Mannell J., Ahmad A., Hughes P., Ahmad L., Işil Ülman F. Y., Andrabi S., et al.
Diğer Ülkelerden Üniversiteler Tarafından Desteklenmiş Proje, 2018 - 2020
Exploring Narrative Storytelling as Mental Health
Support for Women Experiencing Gender-based Violence in High Prevalence
Settings
Type
of award being applied for: Large Partnership Award
Importance:
The aim of our proposed partnership is to explore
the potential for narrative storytelling as a culturally-relevant approach to
responding to trauma from gender-based violence (GBV) against women in high prevalence
settings. Our partnership focuses on settings or includes researchers and civil
society partners from settings where over 50% of women experience GBV, specifically:
Afghanistan, Kashmir (India), Tunisia, and Turkey. We will
bring together academics, poets, civil society organisations, and feminist
activists working on GBV in the UK and across the Middle East, North Africa and
Asia. Our partnership includes expertise from the medical science (psychiatry,
psychology) and humanities (humanitarian ethics, women’s studies, literature
studies), which we will draw on to develop a therapeutic approach to
GBV-related trauma among women in these settings.

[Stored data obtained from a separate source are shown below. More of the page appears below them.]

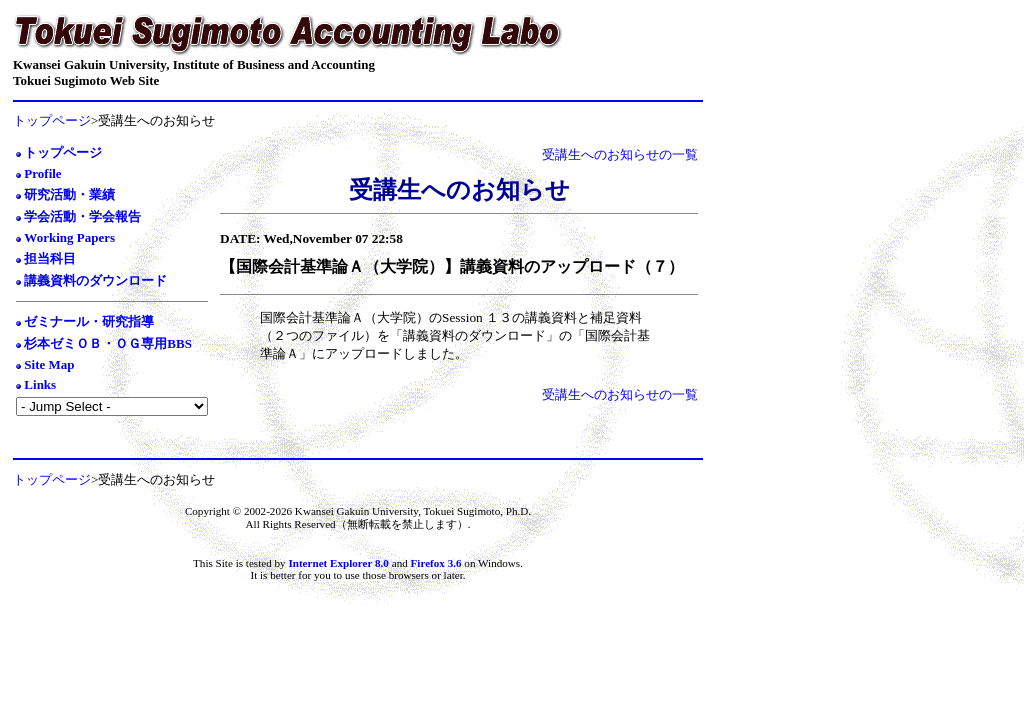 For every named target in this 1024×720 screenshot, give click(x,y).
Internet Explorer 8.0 (338, 563)
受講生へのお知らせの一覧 (620, 154)
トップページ (52, 120)
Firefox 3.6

Gender-based violence (GBV) refers to violent
acts that seek to enforce ideals of ‘appropriate’ masculinity or femininity,
and can be perpetrated by partners, family members, communities or state agents. As a broad term which includes domestic violence, psychological
abuse, sexual assault, honour killings and acid attacks, GBV is a significant
global health problem predominantly affecting women and girls with severe
consequences for their mental health. Women who have experienced one or more forms of GBV
have a heightened risk of severe mental disorders, including depression, post-traumatic
stress disorder (PTSD), anxiety, alcohol and
drug abuse, and suicidal
ideation .
In high prevalence settings, the mental
health effects of GBV are often further compounded by social and structural
norms that condone violence (16). These social norms contribute to the extremely high rates of GBV
in these settings, deter women from reporting violence, and lead to the denial
of GBV and its mental health effects by both communities and governments. The normalisation of GBV is also
widespread and often condoned by the state through the absence of appropriate
policy responses. Socially
acceptable and culturally-relevant solutions are urgently needed for these
settings.
Storytelling is widely used as a means of
personal expression in response to violence in the settings included in our
proposal, drawing on their shared socio-cultural origins as ancient Persian
societies. This has led to the development of storytelling activities for
women as a means of giving voice and empowerment. However, narrative storytelling interventions have not yet been
explored in relation to the mental health of women who have experienced GBV
because of different epistemologies and methodological approaches. To create a
culturally meaningful therapeutic and social intervention for women who have experienced
GBV requires new collaborations between medical sciences (mental health) and
humanities (literature, gender, ethics).
From a biomedical sciences perspective,
narratives are a potentially effective tool for addressing the mental ill
health (e.g. symptoms of trauma) that arises from violence related to conflict. Narrative therapies, particularly Narrative Exposure Therapy
(NET), has demonstrated promise in addressing post-traumatic stress disorder
and depression in refugee populations and with children. However these have yet to be used to address the trauma of
experiencing GBV. From a humanities perspective, storytelling has a significant
symbolic role in the cultural narrative of Persian societies, and
group storytelling between women provides a means for highly vulnerable women
to tell their stories through an act that offers the possibility to reinterpret
and formulate new identities. In this way, stories provide a space for reinforcing social
representations of GBV, but also challenging them. We can change the stories we
tell or tell them in different ways, which offers a powerful tool for
reinterpreting identities, shifting claims of difference and challenging
commonly shared values.
These two perspectives are highly complementary and yet different disciplinary approaches and funding regimes have limited the exploration of narrative storytelling as an intervention that could potentially improve mental health outcomes. Our unique partnership aims to address this gap.